Chi è quel tizio che vola sopra il palazzo?

Ormai abbiamo perso il conto dei giochi di Tony Hawk usciti da quel lontano 1999, quando la serie di Activision segnò il suo debutto diventando subito uno dei titoli più importanti della scuderia del publisher americano. Fatta eccezione per Downhill Jam uscito lo scorso anno su Wii, DS e GBA, la serie non ha segnato alcuna profonda variazione col passare dei tempi, ancorandosi con forza al gameplay del primo episodio. Si è adeguato alle varie generazioni di console sfruttando i loro cavalli in più per offrire un maggior dettaglio grafico e un accenno delle potenzialità online, ma alla fine non c'è stata quella evoluzione così eclatante tale da rendere ogni uscita un must-have. Giocato uno, giocati tutti, semplice. Tony Hawk's Proving Ground è proprio l'enfatizzazione di questo sentimento poco felice che non ha fatto altro che diffondere disamore anche tra molti fan accaniti. Ma guardiamo oltre.

Il gameplay è il tipico dei Tony Hawk's Pro Skater, solo con una struttura più libera che consente di personalizzare come meglio si vuole la carriera del nostro alter ego. Andremo in giro qua e là accettando le missioni affidateci dai tizi che troveremo a zonzo per la città.

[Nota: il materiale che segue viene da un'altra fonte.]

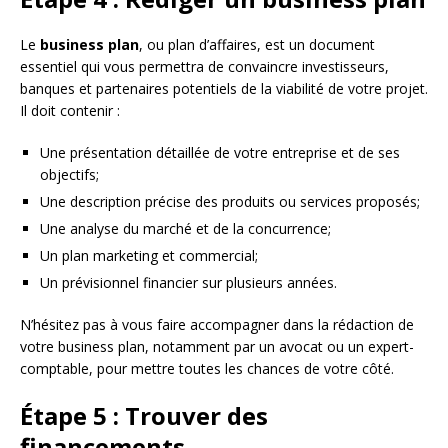
Le
business plan
, ou plan d’affaires, est un document
essentiel qui vous permettra de convaincre investisseurs,
banques et partenaires potentiels de la viabilité de votre projet.
Il doit contenir :
Une présentation détaillée de votre entreprise et de ses
objectifs;
Une description précise des produits ou services proposés;
Une analyse du marché et de la concurrence;
Un plan marketing et commercial;
Un prévisionnel financier sur plusieurs années.
N’hésitez pas à vous faire accompagner dans la rédaction de
votre business plan, notamment par un avocat ou un expert-
comptable, pour mettre toutes les chances de votre côté.
Étape 5 : Trouver des
financements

Gli obiettivi sono i soliti: fare un tot di punti in un certo lasso di tempo, eseguire specifici trick, raccogliere oggetti e quant'altro, il tutto per diventare i #1 in assoluto. L'esperienza ludica di Proving Ground pone l'accento sui rigger, pazzi scalmanati che costruiscono di proprio pugno dei percorsi usando qualunque cosa trovino per strada, oppure sfruttando i già presenti elementi del paesaggio urbanistico. Molti di questi folli riprendono le loro gesta auspicando che qualche talent scout li becchi con un bel contratto come sponsor o altro. Tanto spazio del nuovo episodio di Tony Hawk è dedicato a quest'altra faccia del famoso extreme sport. Potremo 'addobbare' i nostri sentieri per cercare la soluzione pericolosamente più spettacolare e fanatica, così da guadagnare punti e fama.

Indubbiamente l'interfaccia Wii non è particolarmente adatta per questo genere di giochi. Colpa in parte da attribuire alla struttura del doppio pad Nintendo, ma colpa anche dei Page 44 Studios che poco o nulla hanno fatto per creare dei comandi ad hoc per il rivoluzionario controller. Giocare Tony Hawk's Proving Ground non è proprio il massimo della vita. La comodità scarseggia anche se, inevitabilmente, alla fine ci si adegua. L'unico utilizzo della combo wii-remote + nunchaku riguarda il semplice rilevamento del movimento compiuto da una o entrambe le metà del pad, così da poterlo correggere in tempo reale. Nemmeno nei menu è supportato il comodo puntatore per 'navigare' in scioltezza, a dimostrazione del limitatissimo lavoro di adattamento. Visivamente siamo sui livelli medi di un GameCube.

Tony Hawk's Proving Ground è solo il consolidamento di una formula di gioco che ormai, dopo anni e anni, ha raggiunto il limite in fatto di apprezzamento. E' sempre grasso che cola per gli amanti della funambolica azione sugli skateboard, ma per stuzzicare ancora l'interesse di una platea più ampia e variegata serve ben altro. Per Activision, Neversoft e i vari team che lavorano sulla serie è giunto il momento di sedersi attorno ad un tavolo per discutere su come e cosa cambiare per rinfrescare un brand potenzialmente ancora in grado di sorprendere, proprio come ha fatto fino a qualche tempo fa.